Infection disrupts protective response

However, when macrophages are infected with Listeria monocytogenes, this protective biomechanical response is suppressed. Instead of strengthening, endothelial cells show reduced contractile forces and barrier resistance. As a result, infected macrophages cross the endothelial layer nearly twice as efficiently as uninfected cells.

Importantly, the researchers demonstrate that this effect is largely driven by direct cell–cell contact rather than by soluble inflammatory cytokines. While TNF-α (Tumor necrosis factor alpha) contributes partially to barrier weakening, it cannot fully explain the enhanced transmigration observed during infection. TNF-α is a key pro-inflammatory cytokine of the immune system that promotes inflammation, activates immune cells and regulates programmed cell death (apoptosis).

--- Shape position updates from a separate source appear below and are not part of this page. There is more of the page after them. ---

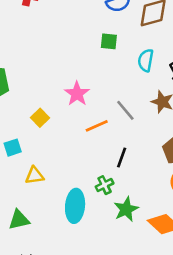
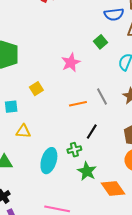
green square: (109, 41) -> (101, 42), turned 32
pink star: (77, 94) -> (71, 63), moved
green star: (126, 209) -> (87, 171), turned -30

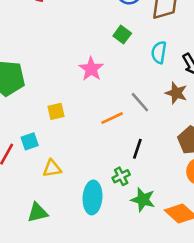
yellow square: (36, 89) -> (56, 111), turned 32

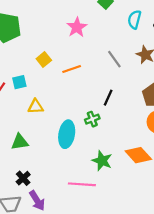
yellow square: (56, 111) -> (44, 60), turned -32
orange line: (112, 118) -> (72, 69), moved
green star: (143, 200) -> (102, 161), moved

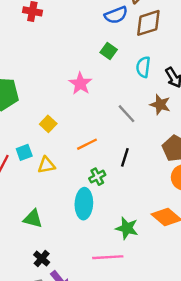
orange line: (72, 69) -> (87, 144), moved
yellow triangle: (36, 107) -> (46, 165), moved
green cross: (92, 119) -> (97, 177), moved
green triangle: (20, 142) -> (33, 219), turned 30

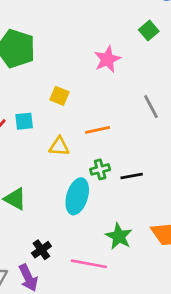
yellow square: (48, 124) -> (59, 96), turned -35
black line: (125, 157) -> (132, 176), moved, turned 48
yellow triangle: (46, 165) -> (59, 146), moved
black cross: (42, 259) -> (41, 250), moved

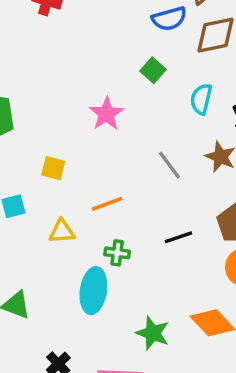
green cross: (100, 169) -> (117, 253), turned 30
black line: (132, 176) -> (178, 237), moved

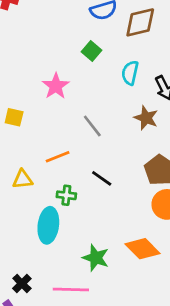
gray line: (170, 165) -> (92, 126), moved
yellow square: (53, 168) -> (14, 117), moved
black line: (178, 237) -> (102, 178), moved, turned 55

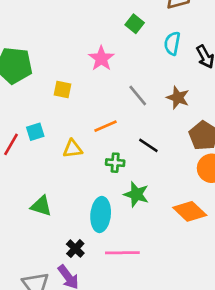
brown star: (146, 118) -> (178, 98), moved
cyan ellipse: (48, 225) -> (101, 214), moved
green star: (96, 258) -> (136, 194), moved

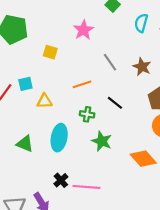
yellow triangle: (73, 149) -> (44, 101), moved
cyan ellipse: (101, 214) -> (59, 138), moved
black cross: (75, 249) -> (61, 180), moved

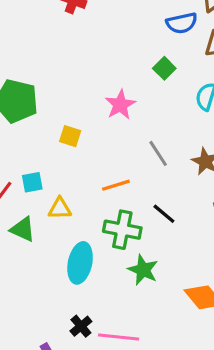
green cross: (87, 114) -> (122, 230), size x1.6
green triangle: (25, 144) -> (23, 229), moved

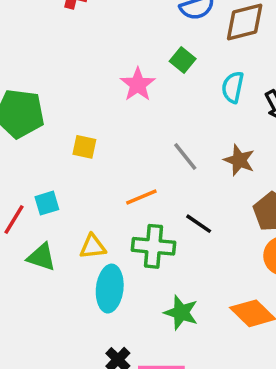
pink star: (120, 105) -> (138, 84), moved
yellow triangle: (60, 208) -> (93, 247), moved
green star: (143, 270) -> (181, 313), moved

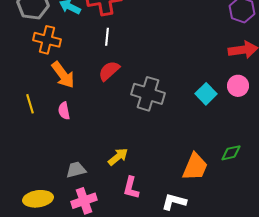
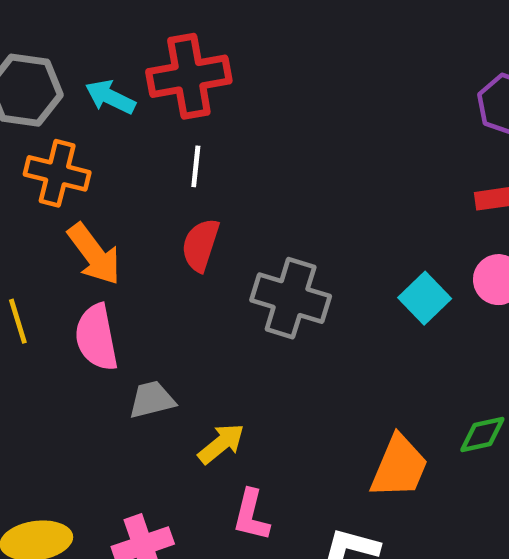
red semicircle: (109, 71) -> (200, 245), turned -30
pink semicircle: (64, 111) -> (96, 337), size x1.6
gray trapezoid: (76, 170) -> (152, 400), moved

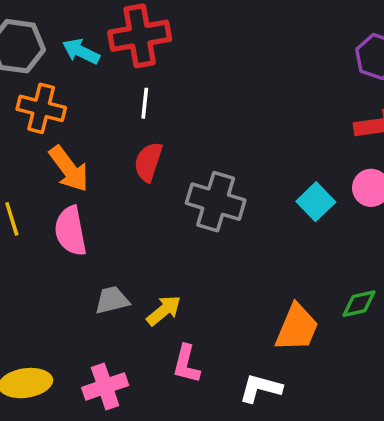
gray trapezoid: (152, 400) -> (112, 300), moved

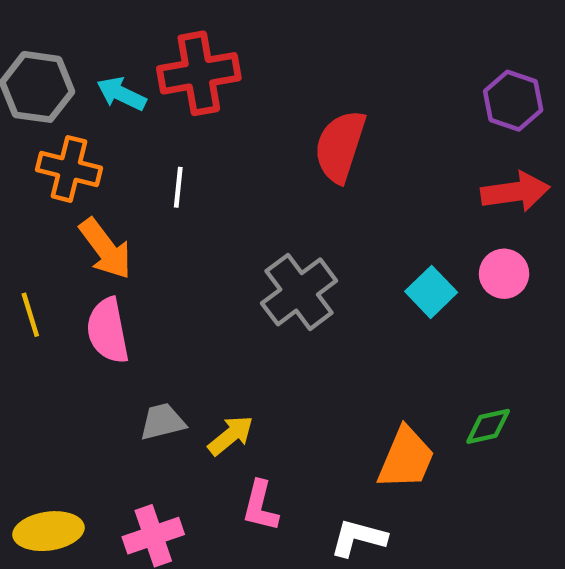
white line: (145, 103) -> (178, 187), moved
red semicircle: (148, 162) -> (340, 146), moved, size x1.4
gray cross: (216, 202) -> (299, 292), turned 36

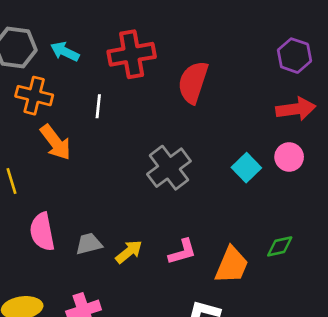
red cross: (199, 73) -> (132, 54), moved
pink semicircle: (108, 331) -> (42, 232), moved
pink L-shape: (260, 506) -> (182, 252), moved, turned -120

“Our study shows that Listeria-infected macrophages reshape the mechanical behavior of endothelial cells, and that endothelial forces actively regulate how immune cells cross the vessel wall. Importantly, this process depends on the infection status of the macrophages. An exciting question that emerges is how the physical forces generated by infected macrophages drive their transmigration, and whether this differs from uninfected cells,” says last author Effie Bastounis, Junior Research Group Leader at CMFI.

Confirmed in vivo

Using a zebrafish infection model, the team confirmed that infection increases vascular permeability and accelerates macrophage transmigration in vivo. The ablation, i.e. the removal, of macrophages reduced vascular leakage, supporting the idea that direct macrophage–endothelial interactions are central to the process.

“We observed that infected macrophages can organize local tissue mechanics and coordinate a biomechanical layer of host defense. In this sense, the response to intracellular pathogens is not only biochemical but also fundamentally mechanical”, adds Marie Münkel, former PhD student in the Bastounis Lab and first author.